Some evenings, we’d read the older kids a book. Just one. A short one. Ideally, a board book from when they were toddlers that we could recite from memory rather than actually read with our brains. 

Other nights, we told the older two to read to each other while we battled the two-year-old into pajamas and warmed formula. Neither could read, so they looked at pictures and inferred stories. It’s literacy in a way. And, more importantly, it was all we could do. 

We were doing our best.

If our daughter were an only child…

If we’d kept it to a tidy two....  

Maybe then our best would be better.

In motherhood, we throw so much aside to keep our babies alive: sleep, comfort, hygiene, appearance, identity, career, friendships, romance. We keep an eye on it all, maintain contact, and hope to God it survives the fall but we let it crash while we hold our children. 

I had known going in that parenthood required sacrifice. What I hadn’t fully appreciated were the sacrifices required of siblinghood.

This is what it looks like to throw your kids to the cement.

When I was a mom of (only) two, I took both babies for a walk downtown. My newborn son nestled against me in a carrier. My daughter, almost two at the time, toddled along in useless baby shoes.

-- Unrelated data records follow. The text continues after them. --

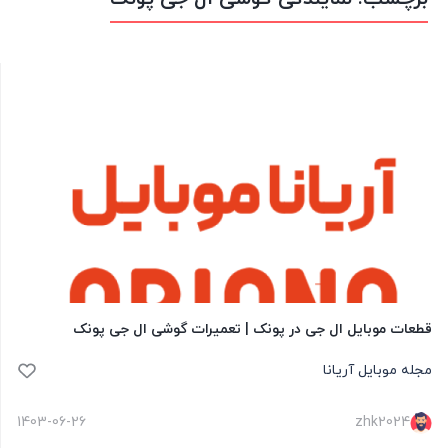
قطعات موبایل ال جی در پونک | تعمیرات گوشی ال جی پونک
مجله موبایل آریانا
1403-06-26
zhk2024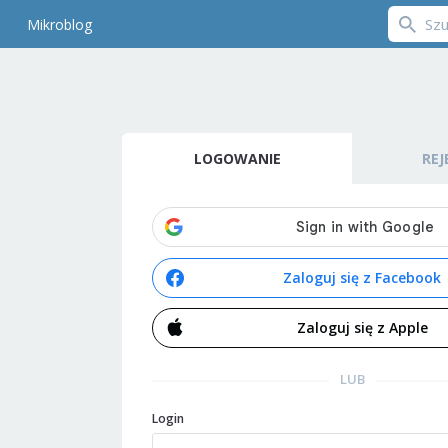
Mikroblog
LOGOWANIE
REJ
Zaloguj się z Facebook
Zaloguj się z Apple
LUB
Login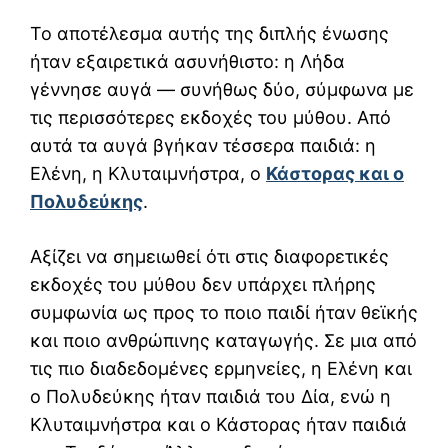
Το αποτέλεσμα αυτής της διπλής ένωσης
ήταν εξαιρετικά ασυνήθιστο: η Λήδα
γέννησε αυγά — συνήθως δύο, σύμφωνα με
τις περισσότερες εκδοχές του μύθου. Από
αυτά τα αυγά βγήκαν τέσσερα παιδιά: η
Ελένη, η Κλυταιμνήστρα, ο
Κάστορας και ο
Πολυδεύκης
.
Αξίζει να σημειωθεί ότι στις διαφορετικές
εκδοχές του μύθου δεν υπάρχει πλήρης
συμφωνία ως προς το ποιο παιδί ήταν θεϊκής
και ποιο ανθρώπινης καταγωγής. Σε μια από
τις πιο διαδεδομένες ερμηνείες, η Ελένη και
ο Πολυδεύκης ήταν παιδιά του Δία, ενώ η
Κλυταιμνήστρα και ο Κάστορας ήταν παιδιά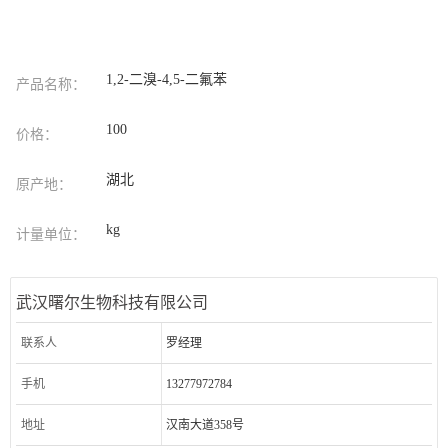
1,2-二溴-4,5-二氟苯
产品名称：
100
价格：
湖北
原产地：
kg
计量单位：
武汉曙尔生物科技有限公司
联系人
罗经理
手机
13277972784
地址
汉南大道358号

Of course, within five minutes she wanted to be held so I—young, strong, and full of the hope of spring—hoisted her into my arms next to the lumpy baby.  

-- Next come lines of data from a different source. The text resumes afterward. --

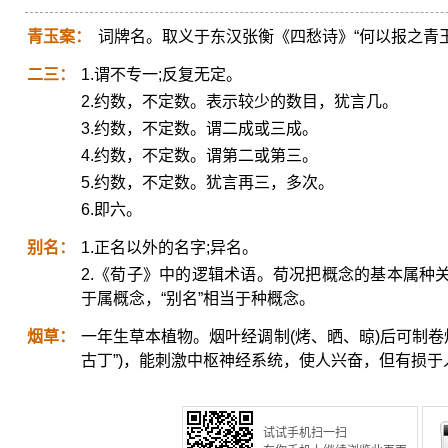
青玉案：
词牌名。取义于东汉张衡《四愁诗》“何以报之青
二三：
1.谓不专一;反复无定。
2.约数，不定数。表示较少的数目，犹言几。
3.约数，不定数。谓二成或三成。
4.约数，不定数。谓第二或第三。
5.约数，不定数。犹言再三，多次。
6.即六。
别名：
1.正名以外的名字;异名。
2.《荀子》中的逻辑术语。荀况把概念的基本属种关系
于属概念，“别名”相当于种概念。
烟草：
一年生草本植物。烟叶经调制(烤、晒、晾)后可制卷
古丁”)，能刺激中枢神经系统，使人兴奋，但有损于
试试手机扫一扫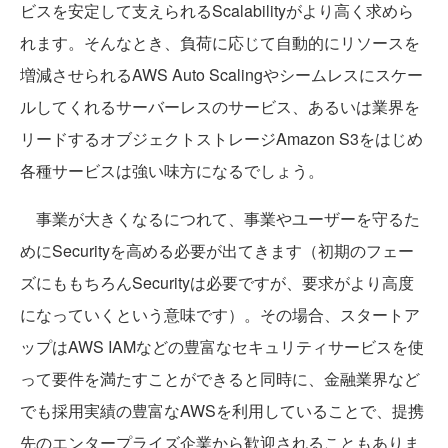
ビスを安定して支えられるScalabilityがより高く求めら
れます。そんなとき、負荷に応じて自動的にリソースを
増減させられるAWS Auto Scalingやシームレスにスケー
ルしてくれるサーバーレスのサービス、あるいは業界を
リードするオブジェクトストレージAmazon S3をはじめ
各種サービスは強い味方になるでしょう。
事業が大きくなるにつれて、事業やユーザーを守るた
めにSecurityを高める必要が出てきます（初期のフェー
ズにももちろんSecurityは必要ですが、要求がより高度
になっていくという意味です）。その場合、スタートア
ップはAWS IAMなどの豊富なセキュリティサービスを使
って要件を満たすことができると同時に、金融業界など
でも採用実績の豊富なAWSを利用していることで、提携
先のエンタープライズ企業から歓迎されることもありま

I felt joyous and capable. I loved having two kids. I loved holding them both safe in my arms. I loved this day downtown and—

I stepped on a sycamore seed pod. 

Sycamore trees, if you’re unfamiliar, drop hard, golf ball-sized seed pods. Stepping on one with one’s arms full of children is ill-advised.

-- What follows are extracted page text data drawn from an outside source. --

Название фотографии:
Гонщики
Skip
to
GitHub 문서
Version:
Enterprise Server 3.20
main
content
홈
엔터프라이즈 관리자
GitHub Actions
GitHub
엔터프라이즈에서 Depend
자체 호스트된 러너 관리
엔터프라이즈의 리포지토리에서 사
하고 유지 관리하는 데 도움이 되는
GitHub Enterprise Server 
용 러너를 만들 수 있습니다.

My ankle turned. As I began my long fall, I threw one arm up to cradle the newborn’s head and used the other to push my daughter away from him. I tried to guide her, to mitigate the impact, but I let her fall.

Everyone was fine, of course. The toddler skinned an elbow, my ankle throbbed, and the baby probably felt like a half-mashed potato. 

But I cried the entire drive home.

I had dropped my child. I had pushed my firstborn, the daughter I had heretofore sheltered with every ounce of my being, away from safety. There were two now. Of the two, she was the less vulnerable. I had chosen to let her fall.

Foster care and adoption create strange and difficult choices. Do you say yes to a child knowing that it will impact your existing children? What if they have intensive needs? If you say yes, whose needs come first? Should you say yes to a newborn baby when you’re already at capacity? What if it’s your foster child’s brother? 

Do you say no?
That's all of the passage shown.